We parked the van at my sister’s fish camp near Potts Preserve on the southern section of the Withlacoochee River. This is a wide, slow-moving, black water river, popular with air boaters. Tall Cypress trees line the banks. They are bare in the winter but provide lush green shade in the summer. Camping is available in the Withlacoochee State Forest, and several private campgrounds.
The best way to explore the Withlacoochee River and adjacent swampland and lakes is from the high vantage point atop the seat of an airboat. I got my first airboat ride at my sister’s place, and it was a fast and fun way to see the water, wetlands, and wildlife. Those airboats are unbelievable, they glide over water, marsh, and even dry land with ease. It was so very different from the slow quiet paddling I usually do. You can try air boating at Wild Bill’s Airboat Tours in Inverness.

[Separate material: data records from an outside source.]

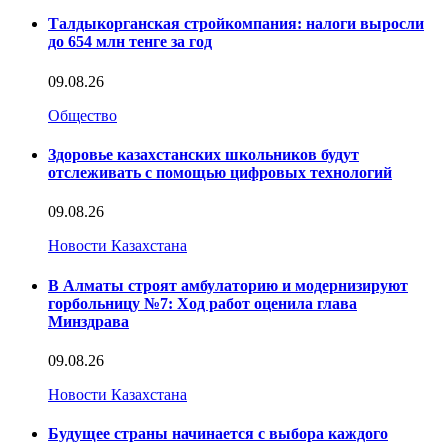
Талдыкорганская стройкомпания: налоги выросли
до 654 млн тенге за год
09.08.26
Общество
Здоровье казахстанских школьников будут
отслеживать с помощью цифровых технологий
09.08.26
Новости Казахстана
В Алматы строят амбулаторию и модернизируют
горбольницу №7: Ход работ оценила глава
Минздрава
09.08.26
Новости Казахстана
Будущее страны начинается с выбора каждого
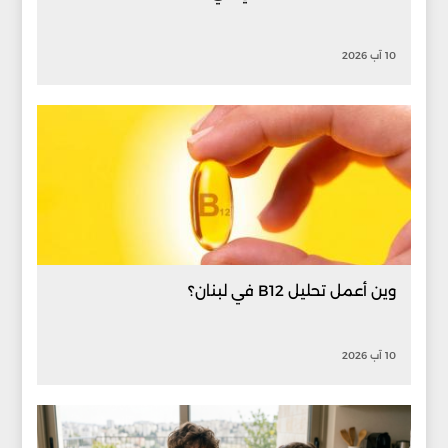
10 آب 2026
وين أعمل تحليل B12 في لبنان؟
10 آب 2026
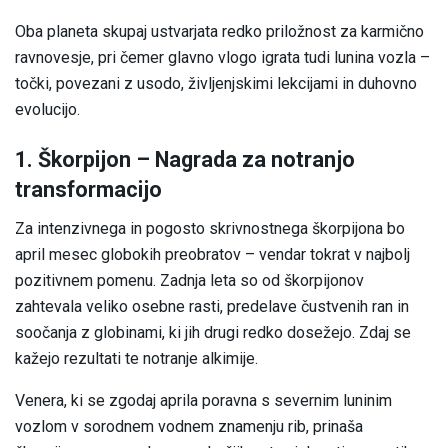
Oba planeta skupaj ustvarjata redko priložnost za karmično
ravnovesje, pri čemer glavno vlogo igrata tudi lunina vozla –
točki, povezani z usodo, življenjskimi lekcijami in duhovno
evolucijo.
1. Škorpijon – Nagrada za notranjo
transformacijo
Za intenzivnega in pogosto skrivnostnega škorpijona bo
april mesec globokih preobratov – vendar tokrat v najbolj
pozitivnem pomenu. Zadnja leta so od škorpijonov
zahtevala veliko osebne rasti, predelave čustvenih ran in
soočanja z globinami, ki jih drugi redko dosežejo. Zdaj se
kažejo rezultati te notranje alkimije.
Venera, ki se zgodaj aprila poravna s severnim luninim
vozlom v sorodnem vodnem znamenju rib, prinaša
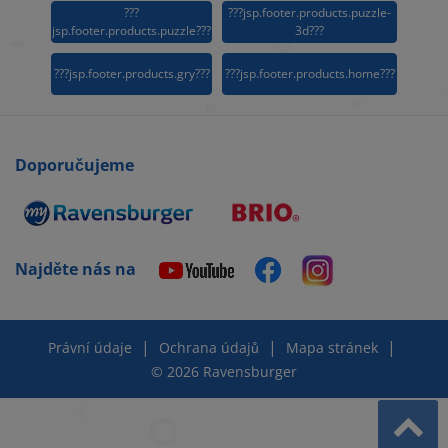
???
???jsp.footer.products.puzzle-
jsp.footer.products.puzzle???
3d???
???jsp.footer.products.gry???
???jsp.footer.products.home???
Doporučujeme
Najděte nás na
|
|
|
Právní údaje
Ochrana údajů
Mapa stránek
© 2026 Ravensburger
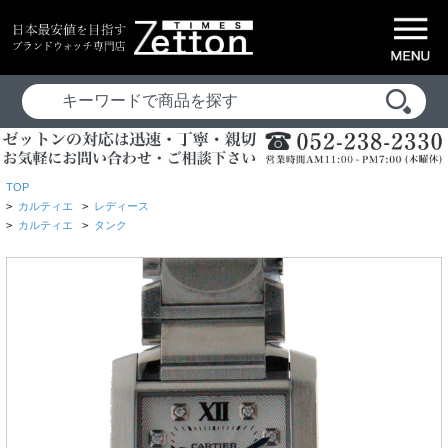
TOP
>
カルティエ
>
レディース
>
カルティエ
>
タンク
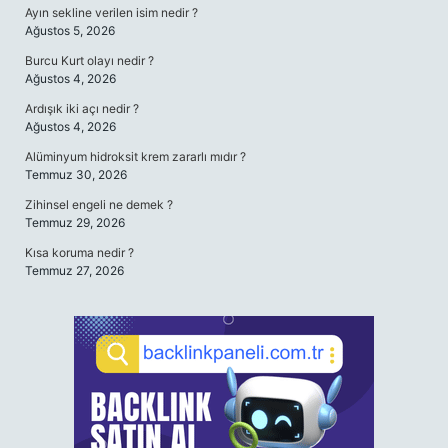
Ayın sekline verilen isim nedir ?
Ağustos 5, 2026
Burcu Kurt olayı nedir ?
Ağustos 4, 2026
Ardışık iki açı nedir ?
Ağustos 4, 2026
Alüminyum hidroksit krem zararlı mıdır ?
Temmuz 30, 2026
Zihinsel engeli ne demek ?
Temmuz 29, 2026
Kısa koruma nedir ?
Temmuz 27, 2026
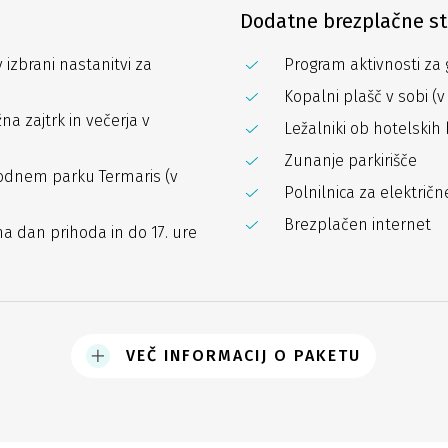
Dodatne brezplačne st
 izbrani nastanitvi za
Program aktivnosti za 
Kopalni plašč v sobi (v
 zajtrk in večerja v
Ležalniki ob hotelskih
Zunanje parkirišče
dnem parku Termaris (v
Polnilnica za električ
Brezplačen internet
na dan prihoda in do 17. ure
VEČ INFORMACIJ O PAKETU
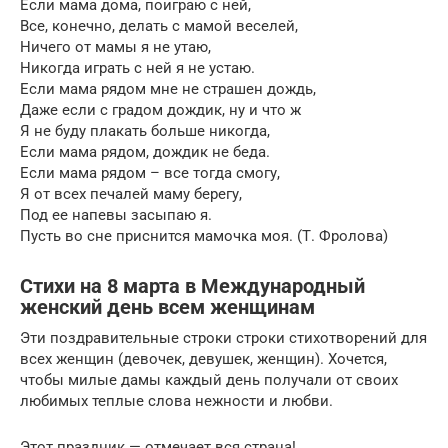
Если мама дома, поиграю с ней,
Все, конечно, делать с мамой веселей,
Ничего от мамы я не утаю,
Никогда играть с ней я не устаю.
Если мама рядом мне не страшен дождь,
Даже если с градом дождик, ну и что ж
Я не буду плакать больше никогда,
Если мама рядом, дождик не беда.
Если мама рядом – все тогда смогу,
Я от всех печалей маму берегу,
Под ее напевы засыпаю я.
Пусть во сне приснится мамочка моя. (Т. Фролова)
Стихи на 8 марта в Международный
женский день всем женщинам
Эти поздравительные строки строки стихотворений для
всех женщин (девочек, девушек, женщин). Хочется,
чтобы милые дамы каждый день получали от своих
любимых теплые слова нежности и любви.
Этот праздник — отмечает вся страна!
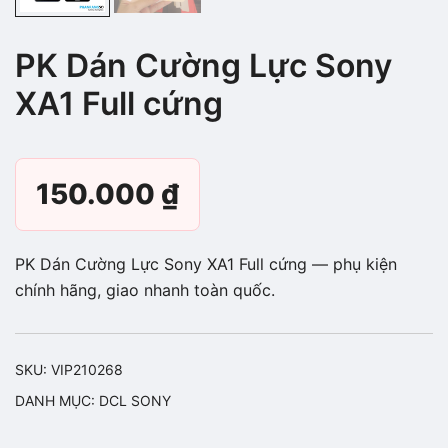
PK Dán Cường Lực Sony
XA1 Full cứng
150.000
₫
PK Dán Cường Lực Sony XA1 Full cứng — phụ kiện
chính hãng, giao nhanh toàn quốc.
SKU:
VIP210268
DANH MỤC:
DCL SONY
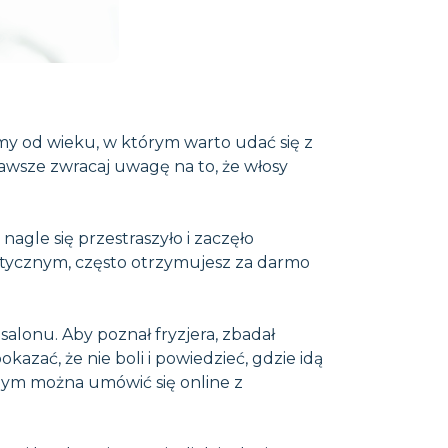
ijmy od wieku, w którym warto udać się z
zawsze zwracaj uwagę na to, że włosy
agle się przestraszyło i zaczęło
metycznym, często otrzymujesz za darmo
salonu. Aby poznał fryzjera, zbadał
kazać, że nie boli i powiedzieć, gdzie idą
cznym można umówić się online z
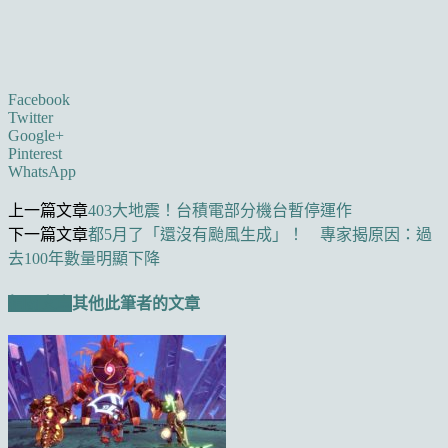
Facebook
Twitter
Google+
Pinterest
WhatsApp
上一篇文章
403大地震！台積電部分機台暫停運作
下一篇文章
都5月了「還沒有颱風生成」！ 專家揭原因：過
去100年數量明顯下降
相關文章
其他此筆者的文章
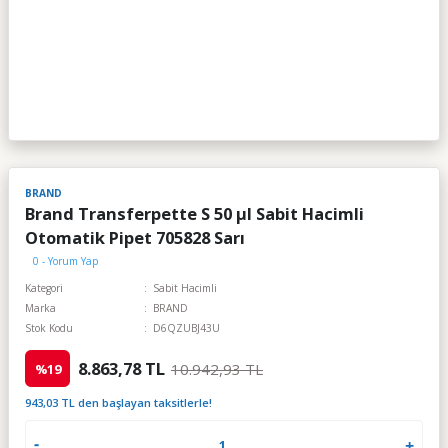
BRAND
Brand Transferpette S 50 µl Sabit Hacimli
Otomatik Pipet 705828 Sarı
0 - Yorum Yap
Kategori
Sabit Hacimli
Marka
BRAND
Stok Kodu
D6QZUBJ43U
8.863,78 TL
10.942,93 TL
%19
943,03 TL den başlayan taksitlerle!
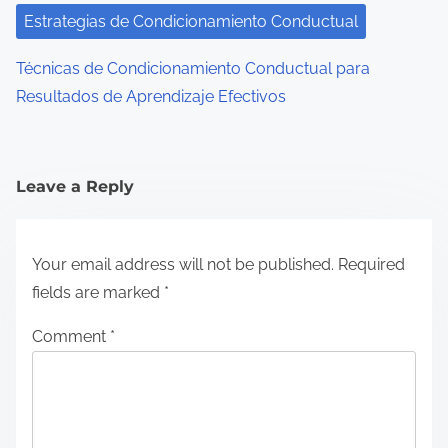
Estrategias de Condicionamiento Conductual
Técnicas de Condicionamiento Conductual para
Resultados de Aprendizaje Efectivos
Leave a Reply
Your email address will not be published.
Required
fields are marked
*
Comment
*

Don’t miss the nearby Fort Cooper State Park for hiking, picnicking, wildlife viewing and canoeing on Lake Holathlikaha. Their rustic Lake Lodge and gazebo are perfect for an intimate wedding ceremony. You can also access the 46-mile paved, multi-use Withlacoochee State Trail.
Weeki Wachee River
Weeki Wachee Springs State Park is famous for its Live Mermaid Shows in their underwater auditorium. You can cool off at the Buccaneer Bay water park with slides that plunge you into the brisk waters of Weeki Wachee Springs. This is Florida’s only spring-fed Water Park! Next, embark on a riverboat cruise, or rent a kayak or stand up paddleboard to explore the river at your own pace.
The Weeki Wachee River is windy, narrow and swift, and super fun to paddle. It is crystal clear, shallow, with a sandy bottom. In cooler weather, West Indian Manatees seek shelter in the 72-degree waters of the spring-fed river. We didn’t see any manatees during our trip, because it was warm that weekend, but they are frequently sighted. To manage use and traffic on the river, only a limited number of users are allowed to launch for the one-way downstream paddle beginning at the state park and reservations are required. You can call 352-597-8484, or book online.
If you failed to get a reservation (like us) you can put in at Rogers Park in Spring Hill, and paddle upstream as far as you want, then float back down to where you started. This was a moderate upstream paddle, not ideal, but still very enjoyable. Just make sure you paddle far enough upstream to get past all of the riverfront homes and into the wooded section before you turn around. There is a floating snack bar partway upstream where you can get out for ice cream or other goodies, and take a little swim.
The Weeki Wachee River was not on even on our radar until my sister’s friend told us about it around the campfire one night. I’m so glad we checked it out; it was the highlight of our road trip for me. This is another one that I will be returning to, reservation secured, to paddle downstream from the state park headsprings, and enjoy the free shuttle ride back to the put in.
Any time of year is a great time to be on the water in Florida. The inland rivers are diverse and so are the modes of travel. So be sure to rent a tube, kayak, SUP, or book an airboat tour during your Escape campervan trip through the Sunshine State!